Entre risadas e gritos, aquele porquinho mais embanhado que nunca, muito assustado, não dava chances, principalmente, porque naquela fase somente um menino por vez tentava a captura do leitãozinho e, conforme se previra, algum garoto só conseguiu o intento quando no final da tarde, o animalzinho já “esgualepado” e com a respiração ofegante, sem dar nenhum grunhido entregou os pontos e permitiu que um menino o apanhasse e o segurasse no colo, ocasionando, entre gritos, uma extensa salva de palmas.
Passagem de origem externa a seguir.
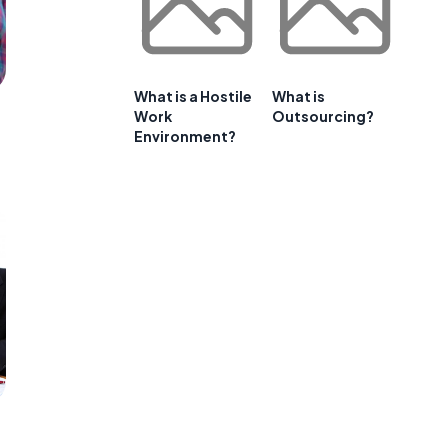
What is a Hostile
What is
Work
Outsourcing?
Environment?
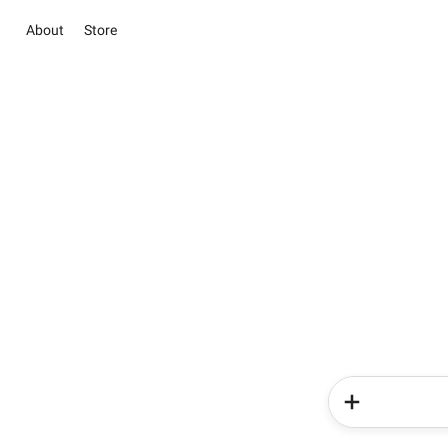
About
Store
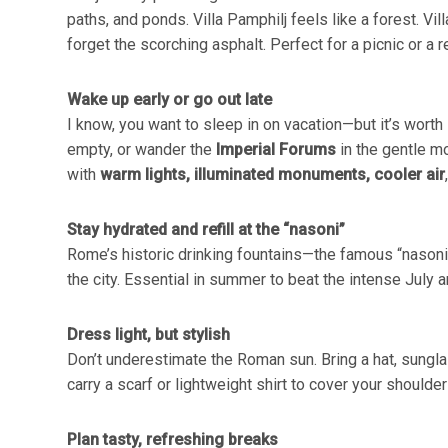
paths, and ponds. Villa Pamphilj feels like a forest. V
forget the scorching asphalt. Perfect for a picnic or a r
Wake up early or go out late
I know, you want to sleep in on vacation—but it’s worth 
empty, or wander the
Imperial Forums
in the gentle m
with
warm lights, illuminated monuments, cooler air
Stay hydrated and refill at the “nasoni”
Rome’s historic drinking fountains—the famous “nasoni”—
the city. Essential in summer to beat the intense July 
Dress light, but stylish
Don’t underestimate the Roman sun. Bring a hat, sunglas
carry a scarf or lightweight shirt to cover your should
Plan tasty, refreshing breaks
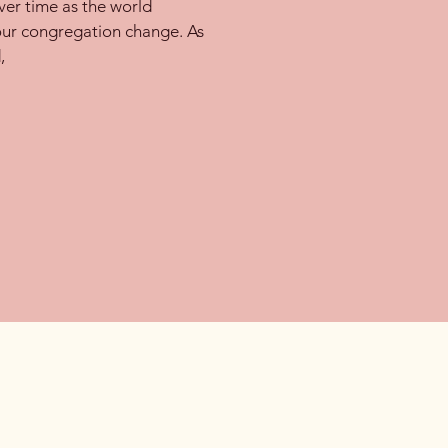
er time as the world
our congregation change. As
,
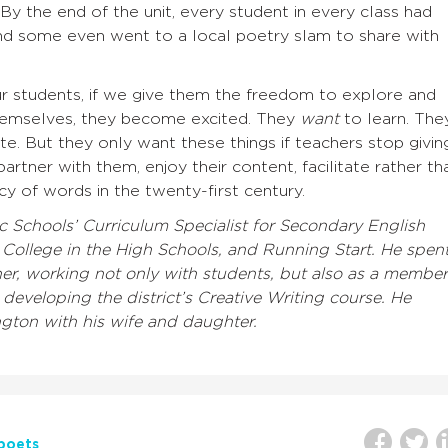
y the end of the unit, every student in every class had
and some even went to a local poetry slam to share with
ur students, if we give them the freedom to explore and
themselves, they become excited. They
want
to learn. The
e. But they only want these things if teachers stop givin
rtner with them, enjoy their content, facilitate rather th
cy of words in the twenty-first century.
c Schools’ Curriculum Specialist for Secondary English
ollege in the High Schools, and Running Start. He spen
her, working not only with students, but also as a member
 developing the district’s Creative Writing course. He
ngton with his wife and daughter.
poets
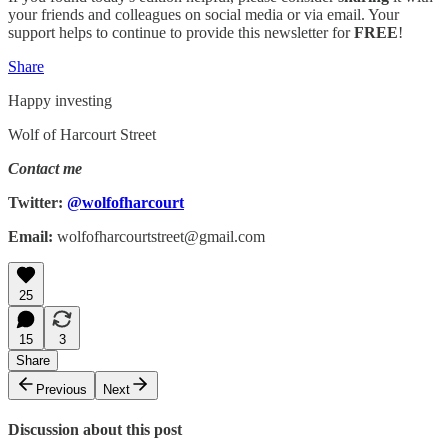
your friends and colleagues on social media or via email. Your
support helps to continue to provide this newsletter for
FREE
!
Share
Happy investing
Wolf of Harcourt Street
Contact me
Twitter:
@wolfofharcourt
Email:
wolfofharcourtstreet@gmail.com
25
15
3
Share
Previous
Next
Discussion about this post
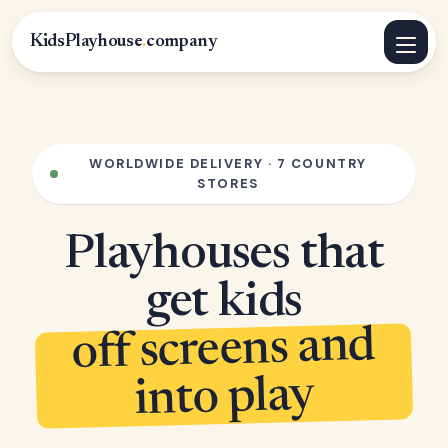
KidsPlayhouse
.
company
WORLDWIDE DELIVERY · 7 COUNTRY
STORES
Playhouses that
get kids
off screens and
into play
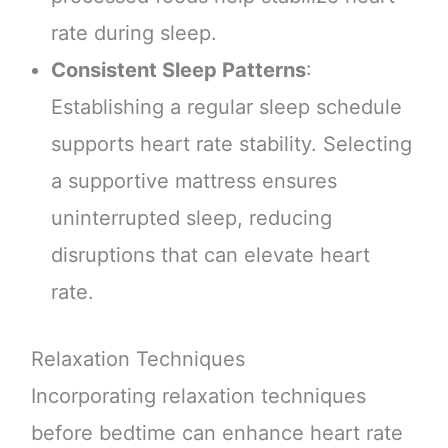
rate during sleep.
Consistent Sleep Patterns
:
Establishing a regular sleep schedule
supports heart rate stability. Selecting
a supportive mattress ensures
uninterrupted sleep, reducing
disruptions that can elevate heart
rate.
Relaxation Techniques
Incorporating relaxation techniques
before bedtime can enhance heart rate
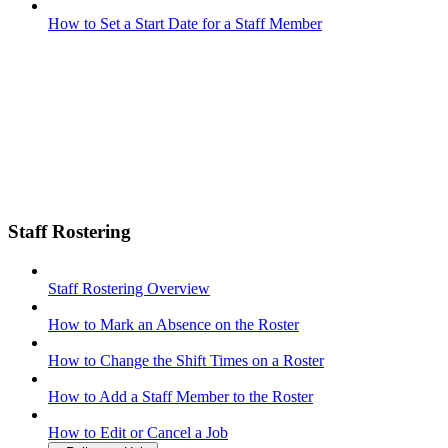
How to Set a Start Date for a Staff Member
Staff Rostering
Staff Rostering Overview
How to Mark an Absence on the Roster
How to Change the Shift Times on a Roster
How to Add a Staff Member to the Roster
How to Edit or Cancel a Job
Aproveitando aquela junção de pessoas, dificilmente vista, antes da entrega da premiação, todos, com a mão direita colocada no lado esquerdo do peito cantaram o hino mais lindo do mundo, o Hino Nacional brasileiro. Para entregar o dinheiro ao guri vencedor, foi escolhido um famoso professor. De forma inesperada armou-se o maior banzé na entrega do prêmio, porque o piá campeão se negava a receber o dinheiro das mãos daquele docente. Alguém inexperiente ou para jogar lenha na fogueira, fazendo uso do microfone daquele alto-falante, perguntou, sobre o porquê daquela atitude? Aquele piá, beirando aos quatorze anos de idade, com coragem criada, talvez por estar naquele “pódio” rodeado do povaréu, proferiu, que aquele pedagogo “quatro olho”, que escondia o seu campo de aviação dos mosquitos com uma feia peruca feita de crina de um muar, sempre lhe chamava de burro no colégio e, certo dia o chamou até a sua casa e o acusou por ter mexido com a menina mais bonita da escola, mas que na realidade, posteriormente, ficou esclarecido que era aquele professor careca de meia tigela que estava de olho na menina linda. Quando, na casa do professor, o menino falou que ia contar para seus pais sobre a acusação, ele então desconversou e pediu para que o garoto esquecesse tudo aquilo. Com a fuzarca armada pela revelação naquele microfone, a casa do “mestre” só não caiu, totalmente, devido ao corporativismo de seus colegas professores, mas com certeza o seu telhado de vidro ficara exposto às intempéries e, no seu lar, devido à forte repercussão negativa, deitado “dis costas”, bunda com bunda com a patroa, ou inaugurando um sofá em outro cômodo, aquele “mestre” tentou dormir.
Segundo aquele guri vencedor, ainda por estas bandas, o “calvo disfarçado” hoje deverá estar no quinto dos… junto com o cão tinhoso, e não pode se defender, como ele à época, que por ter tido uma educação severa demais, na qual tinha sido lhe ensinado que muitas vezes era melhor ficar quieto do que abrir a boca para falar de alguém poderoso, pois o chumbo vinha para o lado dos mais fracos, ele fora vítima de muitos desaforos e calúnias.
O tempo passou, mas a mácula ficou e, não adianta tentar fugir dos fatos reais, pois sendo do bem ou do mal, só não morrede todo quem é lembrado, portanto, por mais que o malfeito seja na surdina, um dia ele desponta, igual a mentira, que tem perna curta.
Antes de cortar a cabeça, agora, nesse tempo, faço gosto de fazer engolir o veneno. Se vender a alma para o “cujo”, é só chamar, “capiroto” vem.